(Stored data entries)
⁂

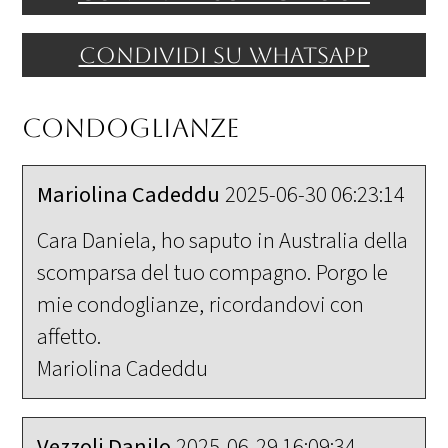
Condividi su WhatsApp
Condoglianze
Mariolina Cadeddu
2025-06-30 06:23:14
Cara Daniela, ho saputo in Australia della
scomparsa del tuo compagno. Porgo le
mie condoglianze, ricordandovi con
affetto.
Mariolina Cadeddu
Vezzoli Danilo
2025-06-29 16:09:34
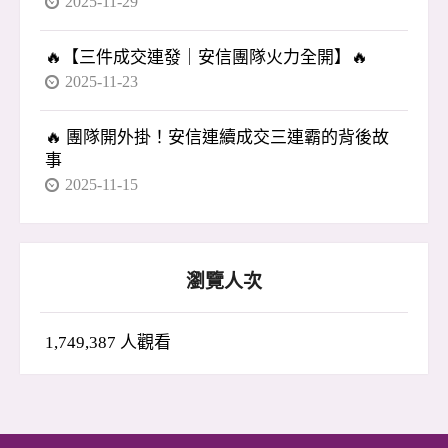
2025-11-29
🔥【三件成交連發｜安信團隊火力全開】🔥
2025-11-23
🔥 團隊開外掛！安信連續成交三連霸的背後故
事
2025-11-15
瀏覽人次
1,749,387 人觀看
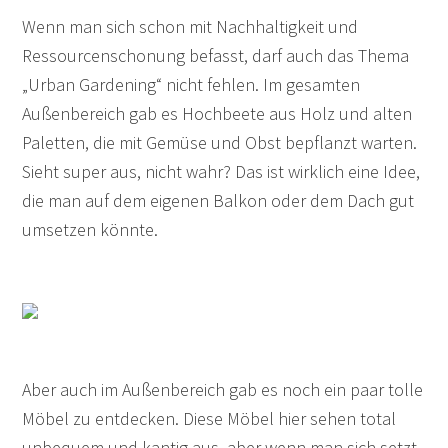
Wenn man sich schon mit Nachhaltigkeit und
Ressourcenschonung befasst, darf auch das Thema
„Urban Gardening“ nicht fehlen. Im gesamten
Außenbereich gab es Hochbeete aus Holz und alten
Paletten, die mit Gemüse und Obst bepflanzt warten.
Sieht super aus, nicht wahr? Das ist wirklich eine Idee,
die man auf dem eigenen Balkon oder dem Dach gut
umsetzen könnte.
Aber auch im Außenbereich gab es noch ein paar tolle
Möbel zu entdecken. Diese Möbel hier sehen total
unbequem und kantig aus, aber wenn man sich setzt,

⁂

Transcribe, word for word, the stretch of lines in the data above from the one with "2025-06-30 06:23:14" through the one with "Paletten, die mit"; omit all pictures.

* _WRITTEN ANSWER_:
2025-06-30 06:23:14
Cara Daniela, ho saputo in Australia della
scomparsa del tuo compagno. Porgo le
mie condoglianze, ricordandovi con
affetto.
Mariolina Cadeddu
Vezzoli Danilo
2025-06-29 16:09:34
2025-11-29
🔥【三件成交連發｜安信團隊火力全開】🔥
2025-11-23
🔥 團隊開外掛！安信連續成交三連霸的背後故
事
2025-11-15
瀏覽人次
1,749,387 人觀看
Wenn man sich schon mit Nachhaltigkeit und
Ressourcenschonung befasst, darf auch das Thema
„Urban Gardening“ nicht fehlen. Im gesamten
Außenbereich gab es Hochbeete aus Holz und alten
Paletten, die mit Gemüse und Obst bepflanzt warten.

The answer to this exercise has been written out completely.